**Your goal:**
In the records, find every line with the word "hart" and copy it out.

────────────────────

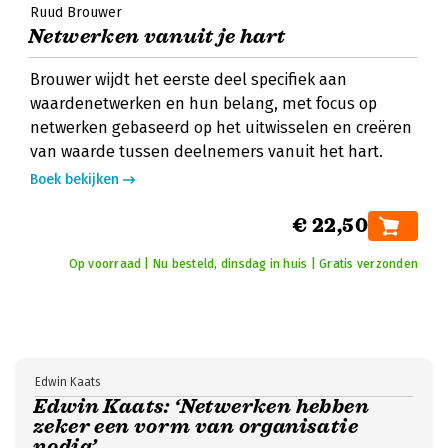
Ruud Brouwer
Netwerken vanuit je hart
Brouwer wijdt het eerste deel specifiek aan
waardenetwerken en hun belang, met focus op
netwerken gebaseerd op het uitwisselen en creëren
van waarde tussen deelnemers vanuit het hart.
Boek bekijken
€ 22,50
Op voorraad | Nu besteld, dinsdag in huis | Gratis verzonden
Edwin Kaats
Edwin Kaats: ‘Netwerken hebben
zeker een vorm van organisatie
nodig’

────────────────────

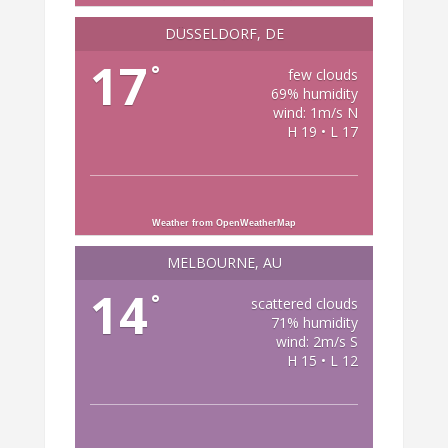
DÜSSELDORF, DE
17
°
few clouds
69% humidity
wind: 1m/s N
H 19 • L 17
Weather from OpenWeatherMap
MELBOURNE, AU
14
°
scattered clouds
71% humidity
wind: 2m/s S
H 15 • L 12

────────────────────

**Answer space:**
Netwerken vanuit je hart
van waarde tussen deelnemers vanuit het hart.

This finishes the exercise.